» **Input data**:
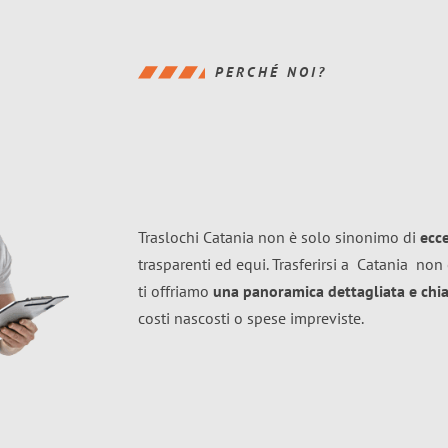
PERCHÉ NOI?
Traslochi Catania non è solo sinonimo di
ecc
trasparenti ed equi. Trasferirsi a
Catania
non 
ti offriamo
una panoramica dettagliata e chiar
costi nascosti o spese impreviste.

» **Directions for this task**: Provide a count of the lines in the data above that include the word "Catania", stating the number alone.

» **Worked solution**: 2